E quante volte è capitato di seguire la passionalità del momento, strappare una lettera e poi ricostruirla e riattaccarne i pezzi con lo scotch? Si può fare con l'email? Il processo catartico è lo stesso?
Chiaramente no. Altrimenti non saremmo qui a parlarne. Il problema gravissimo è, come già ho ricordato prima, che quel che facciamo modifica quel che siamo e contemporaneamente quel che siamo modifica quel che siamo in un ciclo continuo. Decidiamo di non prenderci il tempo per scrivere una lettera o il tempo per leggere una lettera? Non avremo il tempo di dedicarci all'amore. Perché si sa bene che l'amore prende tutto il tempo che può...che non conosce il tempo degli uomini e delle donne, che s'impone con forza impossessandosi d'ogni cosa.
Il tempo di un "Ti voglio bene" scritto con l'inchiostro di china sulla carta, con la mano ferma ma vibrante, lo schizzo d'inchiostro segno che nell'emozione si è lasciata la carta troppo presto. Questo è il tempo di cui parlo. Il tempo di darsi il tempo per emozionarsi. Perché ancora una volta chi siamo modifica...va beh, ormai la tiritera dovrebbe essere chiara. Insomma, se non ci diamo tempo per scrivere una lettera, come potremo mai darci il tempo di desiderare e di sperare? Il tempo di credere in un amore che non è immediatamente raggiungibile? In un sogno che chiede tempo...e il tempo degli affetti, come ho sempre detto già, non ha nulla a che vedere con il tempo degli uomini.
Certo, mi si dirà chiaramente che la dimensione sociale in cui ci siamo tuffati, noi, generazione "giovane" ( per precisione sul termine vi rimando ad un altro post ), comanda una rapida comunicazione, e però siamo sicuri che la rapida comunicazione vada bene per ogni messaggio? Se dobbiamo comunicare ad un amico dove vedersi, magari potrebbe andare...MA se dobbiamo comunicare ad un nostro affetto qualcosa, siamo sicuri di riuscire ad imbrigliare tutto in qualche parola lasciata striminzita come un paio di vestiti usati nell'angolo della strada? Siamo proprio sicuri che queste decisioni non ci rendano, a nostra volta, poveri? Incapaci ed indisponibili a prenderci il nostro tempo per comunicare?
E basta vedere e vederci. Siamo insicuri. Siamo paurosi. Siamo incoerenti.
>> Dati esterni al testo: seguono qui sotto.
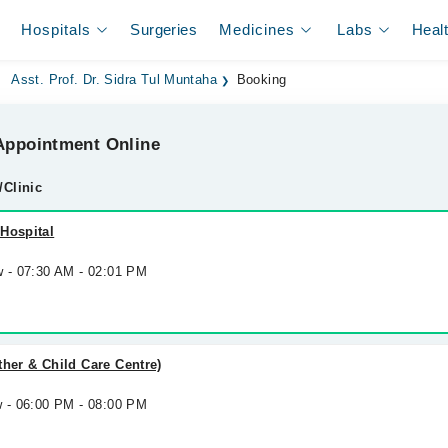
Hospitals
Surgeries
Medicines
Labs
Heal
Asst. Prof. Dr. Sidra Tul Muntaha
Booking
ppointment Online
/Clinic
Hospital
w - 07:30 AM - 02:01 PM
ther & Child Care Centre)
w - 06:00 PM - 08:00 PM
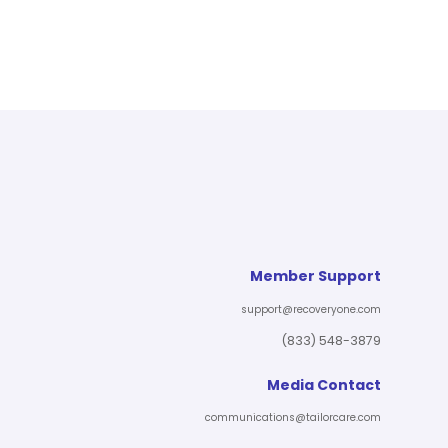
Member Support
support@recoveryone.com
(833) 548-3879
Media Contact
communications@tailorcare.com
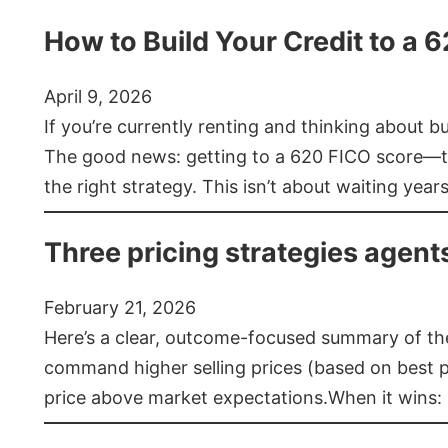
How to Build Your Credit to a 
April 9, 2026
If you’re currently renting and thinking about 
The good news: getting to a 620 FICO score—t
the right strategy. This isn’t about waiting year
Three pricing strategies agent
February 21, 2026
Here’s a clear, outcome-focused summary of the 
command higher selling prices (based on best pra
price above market expectations.When it wins:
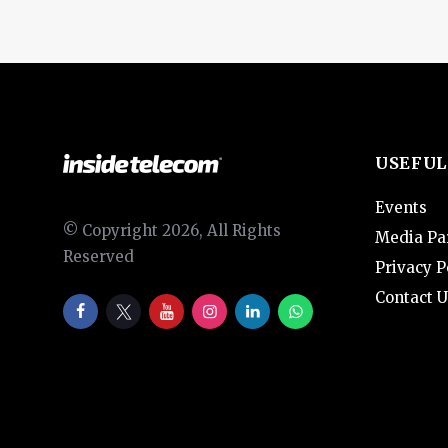
USEFUL
Events
© Copyright 2026, All Rights
Media Pa
Reserved
Privacy P
Contact U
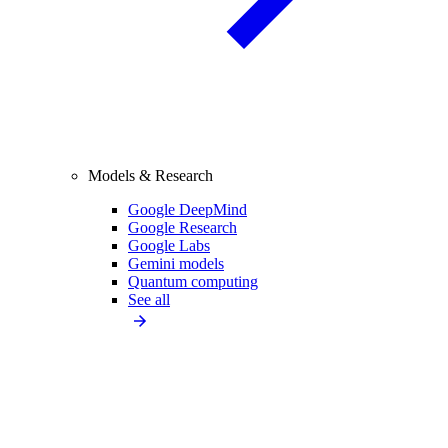
Models & Research
Google DeepMind
Google Research
Google Labs
Gemini models
Quantum computing
See all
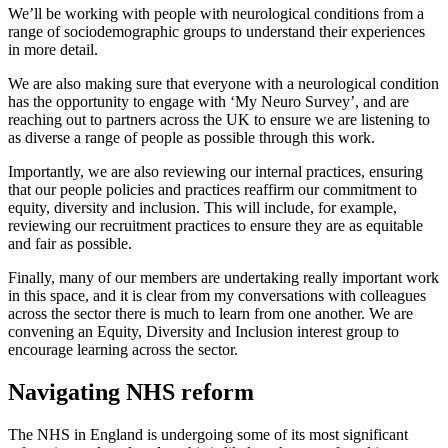
We’ll be working with people with neurological conditions from a
range of sociodemographic groups to understand their experiences
in more detail.
We are also making sure that everyone with a neurological condition
has the opportunity to engage with ‘My Neuro Survey’, and are
reaching out to partners across the UK to ensure we are listening to
as diverse a range of people as possible through this work.
Importantly, we are also reviewing our internal practices, ensuring
that our people policies and practices reaffirm our commitment to
equity, diversity and inclusion. This will include, for example,
reviewing our recruitment practices to ensure they are as equitable
and fair as possible.
Finally, many of our members are undertaking really important work
in this space, and it is clear from my conversations with colleagues
across the sector there is much to learn from one another. We are
convening an Equity, Diversity and Inclusion interest group to
encourage learning across the sector.
Navigating NHS reform
The NHS in England is undergoing some of its most significant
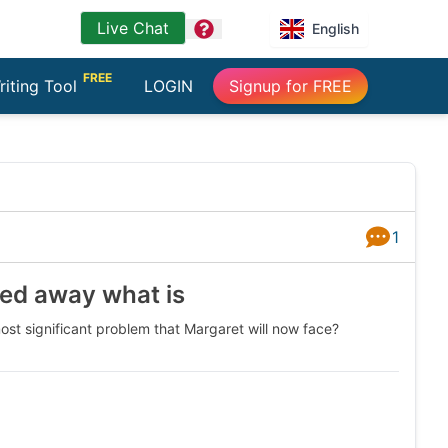
Live Chat
question
English
FREE
riting Tool
LOGIN
Signup for FREE
1
Answers
sed away what is
ost significant problem that Margaret will now face?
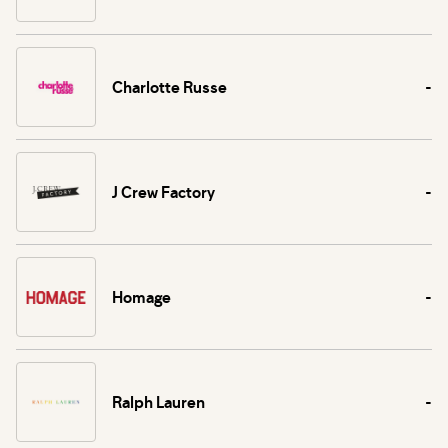
Charlotte Russe
-
J Crew Factory
-
Homage
-
Ralph Lauren
-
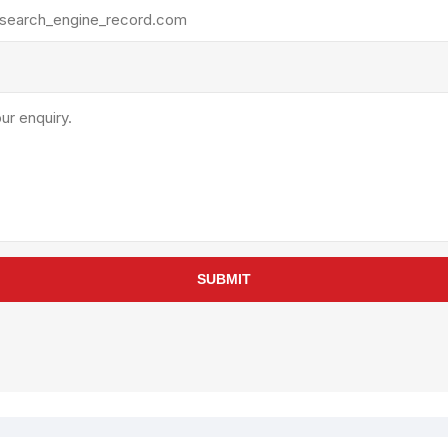
rollies
Lube
acuum Lifts
Other Pumps
inches
Piston
Powder
Ram
Sanitary
Sealant and Adhesives
Transfer
re Parts
Tools
SUBMIT
its
Assembly Tools
arts
Industrial Tools
Other Tools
Tradiamo la fiducia accordataci con la stessa facilità con cui premiamo il pulsante "accetta amicizia". Abbiamo una relazione se aggiorniamo lo stato su facebook. Come se lo stato su facebook servisse da coccarda sulla grande veste dell'intolleranza e della codardia. Non abbiamo bisogno anche di questa coccarda. Ve ne sono già abbastanza.
E basta vedere cosa ne è della lingua. Della nostra lingua. Della lingua parlata. Di quanto poco conosciamo una ricca colta e principe della poesia. Dalle liriche di Leopardi ai canti struggenti di Petrarca, dal crepuscolare Ungaretti al timido Montale.
E oggi si sente dire solo "scrivi poemi, sei troppo lungo"...e la comunicazione si basa solo su qualche lettera sputata così alla meno peggio su di una tela incolpevole, ancor peggio, a volte, la tela non c'è...perché è tutto virtuale. Così le cose andrebbero riviste, perché se è vero che verba volant, scripta manent...virtuale che fa? Perché tutto quello che scriviamo è virtuale. Non esiste concretamente. Non è una lettera che si staglia contro l'invisibile.
Quando scriviamo, immettiamo delle informazioni in un mondo che non è nostro, in un mondo vuoto e freddo. In un mondo che non ha le leggi del tempo e dello spazio. Le cui lettere, nel tempo, non ingialliscono. Rimane tutto perfetto. Completo. E però l'amore non ha a che vedere con la perfezione. Non c'è testimone di una vita che è stata. Ci sono solo caratteri virtuali su tavole virtuali che non possono essere scarabocchiate, che non raccolgono i profumi della persona che scrive, che sono dei bisturi sterili.
Cosa c'è da fare? Darsi il tempo. Il tempo di una lettera? Forse. Di certo, dobbiamo ricordarci di darci il tempo di emozionarci.